REPUBLIKA.CO.ID, JAKARTA -- Catur merupakan permainan yang belum dikenal pada masa Rasulullah SAW. Permainan ini dikenal melalui masyarakat persia ketika mereka memeluk Islam, sedangkan asal muasalnya konon dari India.
Saat ini catur telah banyak digemari oleh masyarakat Indonesia, tidak hanya oleh kalangan tua tapi juga anak muda. Tapi, bagaimana hukum permainan tersebut menurut pandangan Islam?
Para ulama berbeda pendapat tentang hukum bermain catur. Ulama yang ketat mengharamkannya, sedangkan ulama moderat membolehkannya dengan syarat-syarat tertentu. Ulama yang mengharamkan permainan ini mendasarkan pendapatnya pada hal berikut ini, sebagaimana dikutip dalam buku "M. Quraish Shihab" menjawab, Jumat (12/2).
Pertama, menurut Quraish Shihab, ulama tersebut mengharamkannya berdasarkan ayat Alquran yang melarang perjudian (QS al-Ma'idah [5]: 90). Kedua, mereka berpendapat berdasarkan pada beberapa riwayat yang dinisbahkan kepada nabi, yang mengutuk atau mengecam para pemain catur dengan siksa.
Ketiga, kata dia, didasarkan pada kesamaannya dengan nardasyir (dadu). Dalam konteks ini, nabi bersabda. "Barang siapa yang bermain nardasyir, maka dia telah durhaka kepada Allah dan Rasul-Nya (HR Malik, Ahmad, dan Abu Dawud melalui Abu Musa)."

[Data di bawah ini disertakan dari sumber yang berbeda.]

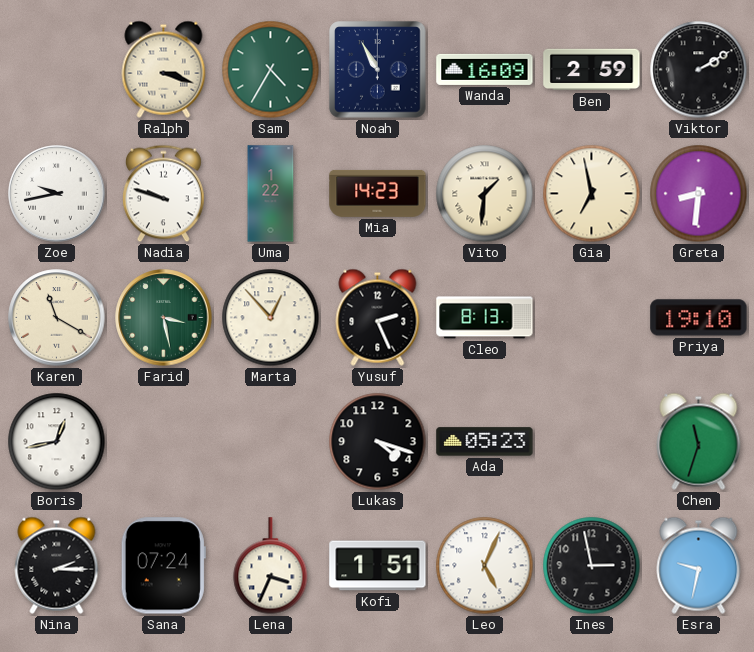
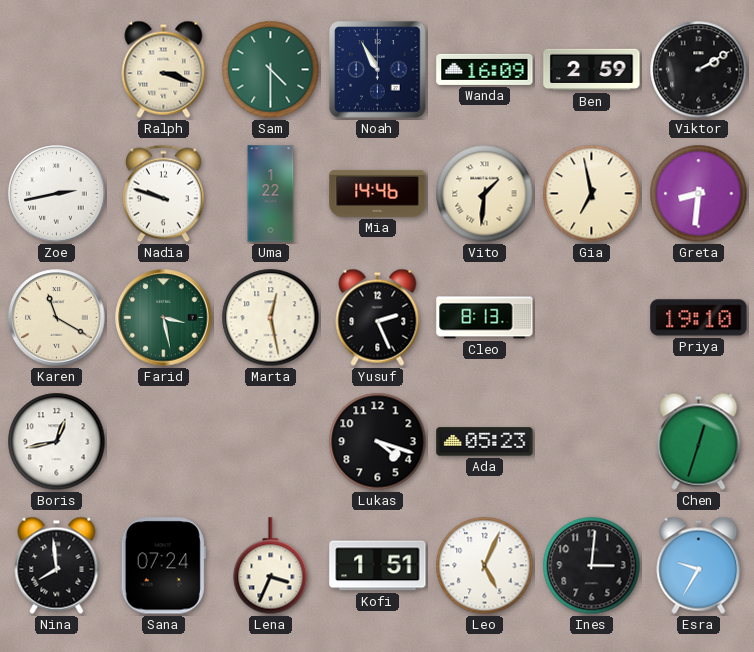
Sam: 4:35 -> 4:30
Zoe: 9:43 -> 2:43
Mia: 14:23 -> 14:46
Marta: 12:53 -> 12:28
Chen: 11:33 -> 12:33
Nina: 2:15 -> 7:59
Ines: 2:58 -> 3:01
Esra: 9:32 -> 9:35
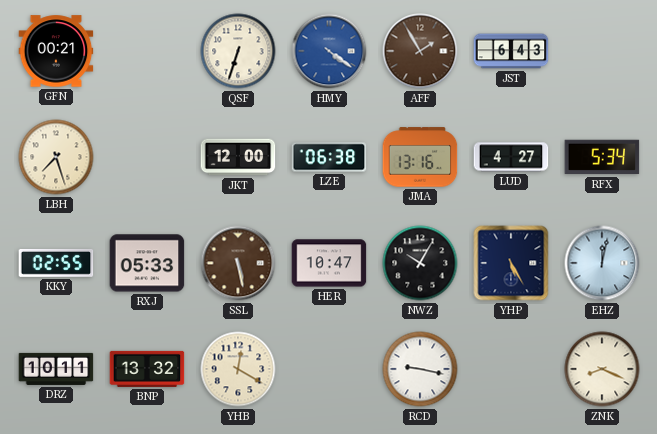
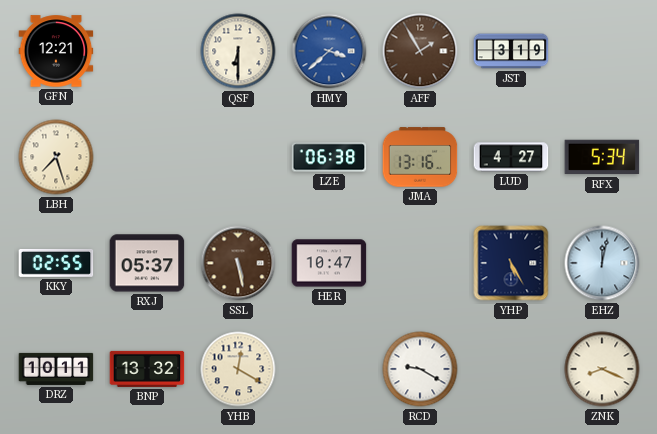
GFN: 00:21 -> 12:21
QSF: 6:33 -> 6:30
HMY: 4:21 -> 3:38
JST: 6:43 -> 3:19
JKT: 12:00 -> none
RXJ: 05:33 -> 05:37
NWZ: 10:05 -> none
RCD: 9:17 -> 9:20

Para ulama yang tidak menilai haram menilai menolak mempersamakan permaianan ini dengan berjudi. Menurut Quraish, penolakan tersebut jelas tempatnya. "Di mana gerakan letak persamaannya? Memang jika disertai dengan judi ia haram, tapi keharamannya adalah karena perjudian bukan karena catur," kata dia mengatakan.
Selain itu, hadis-hadis yang mengancam pemain catur kesemuanya berasal dari hadis dhaif atau lemah. Karena nabi juga tidak mungkin menilai satu hal yang belum dikenal pada masanya.